Si on m’avait demandé il y a 2 mois dans quel univers littéraire je voudrais habiter, j’aurais sans doute répondu celui de Paris est une fête, pour être entourée de Gertrude Stein et Zelda Fitzgerald. Si on me le demandait maintenant, je répondrais le New York de Patti Smith et Robert Mapplethorpe. Même après avoir fini ma lecture, j’ai l’impression d’y habiter encore.
C’est une amie qui m’a refilé le livre autobiographique Just Kids, ça avait été sa lecture marquante de l’année. Pendant plusieurs semaines, il est resté sagement sur ma table de chevet, bien en vue. Je l’ouvrais pour contempler les photos, ou bien pour lire quelques extraits au hasard, sans vraiment m’investir.
Un soir, je me suis installée, j’étais prête. J’ai mis le CD Horses de Patti Smith et j’ai plongé. Dès les premières pages, j’étais déjà attachée à cette enfant portée vers l’art, qui invente d’interminables histoires pour ses frères et sœurs. J’aurais aimé la connaître à l’adolescence pour passer des nuits entières à écouter ses albums préférés, à parler de ses poètes qui la bousculent de l’intérieur.
Mais c’est lorsqu’elle décide de partir pour New York que j’ai ressenti un réel engouement pour Just Kids. Ses premières semaines dans la ville sont celles d’une survie solitaire, elle dort à son travail et mange la nourriture laissée par ses collègues. C’est un collier perse qui permet la rencontre entre Robert Mapplethorpe, qui deviendra un illustre photographe, et Patti. À l’image de leur relation, le bijou mauve est une promesse de toujours prioriser l’art, peu importe ce qui arrive.
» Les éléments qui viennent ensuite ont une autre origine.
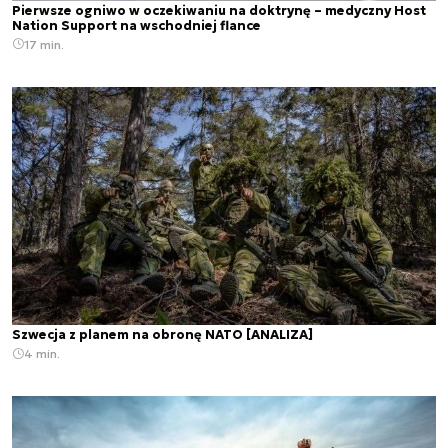
Pierwsze ogniwo w oczekiwaniu na doktrynę – medyczny Host
Nation Support na wschodniej flance
17 min.
Szwecja z planem na obronę NATO [ANALIZA]
4 min.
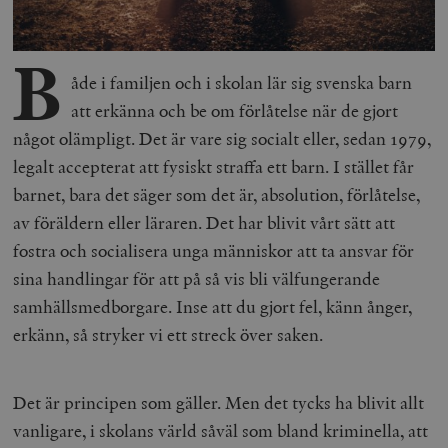
B
åde i familjen och i skolan lär sig svenska barn
att erkänna och be om förlåtelse när de gjort
något olämpligt. Det är vare sig socialt eller, sedan 1979,
legalt accepterat att fysiskt straffa ett barn. I stället får
barnet, bara det säger som det är, absolution, förlåtelse,
av föräldern eller läraren. Det har blivit vårt sätt att
fostra och socialisera unga människor att ta ansvar för
sina handlingar för att på så vis bli välfungerande
samhällsmedborgare. Inse att du gjort fel, känn ånger,
erkänn, så stryker vi ett streck över saken.
Det är principen som gäller. Men det tycks ha blivit allt
vanligare, i skolans värld såväl som bland kriminella, att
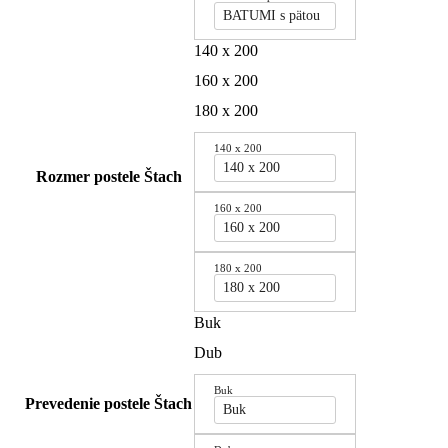
BATUMI s pätou
140 x 200
160 x 200
180 x 200
140 x 200
140 x 200
Rozmer postele Štach
160 x 200
160 x 200
180 x 200
180 x 200
Buk
Dub
Buk
Prevedenie postele Štach
Buk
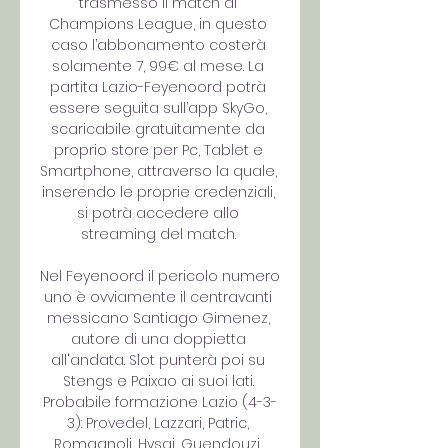
trasmesso il match di 
Champions League, in questo 
caso l’abbonamento costerà 
solamente 7, 99€ al mese. La 
partita Lazio-Feyenoord potrà 
essere seguita sull’app SkyGo, 
scaricabile gratuitamente da 
proprio store per Pc, Tablet e 
Smartphone, attraverso la quale, 
inserendo le proprie credenziali, 
si potrà accedere allo 
streaming del match. 

Nel Feyenoord il pericolo numero 
uno è ovviamente il centravanti 
messicano Santiago Gimenez, 
autore di una doppietta 
all'andata. Slot punterà poi su 
Stengs e Paixao ai suoi lati. 
Probabile formazione Lazio (4-3-
3): Provedel, Lazzari, Patric, 
Romagnoli, Hysaj, Guendouzi, 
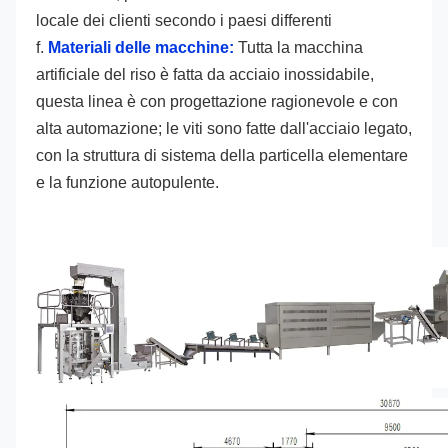
locale dei clienti secondo i paesi differenti
f. 
Materiali delle macchine:
 Tutta la macchina 
artificiale del riso è fatta da acciaio inossidabile, 
questa linea è con progettazione ragionevole e con 
alta automazione; le viti sono fatte dall'acciaio legato, 
con la struttura di sistema della particella elementare 
e la funzione autopulente.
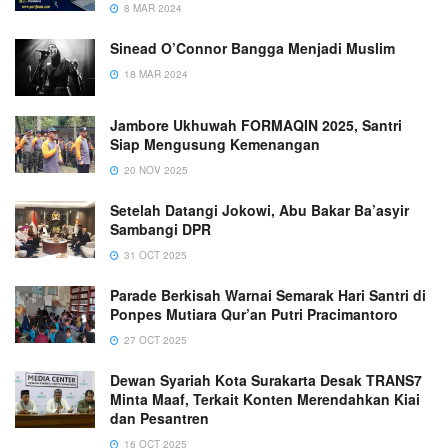
8 MAR 2024
Sinead O’Connor Bangga Menjadi Muslim
18 MAR 2024
Jambore Ukhuwah FORMAQIN 2025, Santri
Siap Mengusung Kemenangan
20 NOV 2025
Setelah Datangi Jokowi, Abu Bakar Ba’asyir
Sambangi DPR
31 OCT 2025
Parade Berkisah Warnai Semarak Hari Santri di
Ponpes Mutiara Qur’an Putri Pracimantoro
27 OCT 2025
Dewan Syariah Kota Surakarta Desak TRANS7
Minta Maaf, Terkait Konten Merendahkan Kiai
dan Pesantren
16 OCT 2025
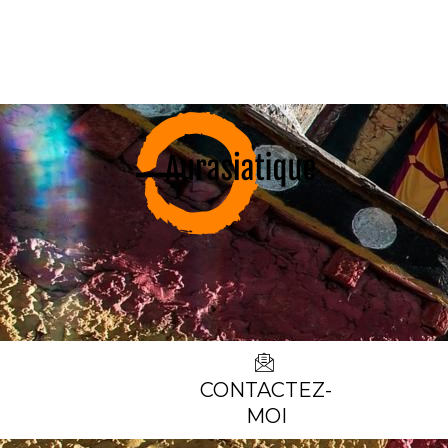
CONTACTEZ-
MOI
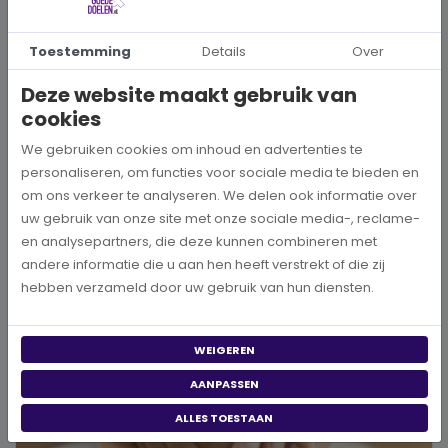
Toestemming
Details
Over
Hoe kies je een goed doel dat écht bij je past?
Deze website maakt gebruik van
Wanneer je besluit om een steentje bij te dragen aan een betere
cookies
wereld, neem je een prachtig besluit. Jouw donatie kan het ve...
We gebruiken cookies om inhoud en advertenties te
personaliseren, om functies voor sociale media te bieden en
BEKIJK MEER
om ons verkeer te analyseren. We delen ook informatie over
uw gebruik van onze site met onze sociale media-, reclame-
en analysepartners, die deze kunnen combineren met
andere informatie die u aan hen heeft verstrekt of die zij
hebben verzameld door uw gebruik van hun diensten.
WEIGEREN
AANPASSEN
ALLES TOESTAAN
Pour atteindre la renommée, le nombre de sacrifices qu’ils font ne se compte plus sur les doigts d’une main. Parfois au détriment de leur bien-être et de leur santé, ils se concentrent sur leur but ultime: devenir les grands artistes auxquels ils aspirent. Au milieu de leur appartement froid et en ruine, Robert et Patti écrivent, peignent, sculptent, photographient: c’est le ciment de leur vie.
C’est toutefois lorsqu’ils décident d’emménager au célèbre Chelsea hotel que tout déboule. Ils fréquentent désormais le studio d’Andy Warhol, reçoivent des conseils d’Allen Ginsberg, boivent au même bar que Janis Joplin et Jimi Hendrix. New York devient leur ville, celle de leur amour, celle de leur inspiration. Si leur vie est dorénavant plus artistique, elle n’est pas plus facile pour autant. Au travers de la drogue, des amis morts trop jeunes, de la difficulté de se faire connaitre et de l’apparition du sida, une chose demeure inébranlable : Patti et Robert. Même après la mort prématurée de ce dernier, Smith continuera de le faire vivre à travers ses poèmes et ses créations : Just kids en est la preuve. Avec l’existence de ce livre, leur promesse de pérennité peut être tenue.
C’est un roman profondément tendre que nous livre l’artiste américaine. Au fil des années, Robert ne cessera jamais d’aimer sa compagne, sa fidèle amie, son artiste préférée, Patti. Le contraire est également vrai, la chanteuse et écrivaine n’arrêtera pas un instant de croire au talent de Mapplethorpe et d’entretenir leur lien, même lorsqu’ils seront loin, avec d’autres conjoints. À leur façon, ils réussissent à garder toute leur vie leur sensibilité et leur soif de créer qu’ils avaient dès l’enfance. Ce livre est l’histoire de deux grands enfants qui ensemble, ont su laisser leur marque.
Patti Smith et Robert Mapplethorpe, je vous aime.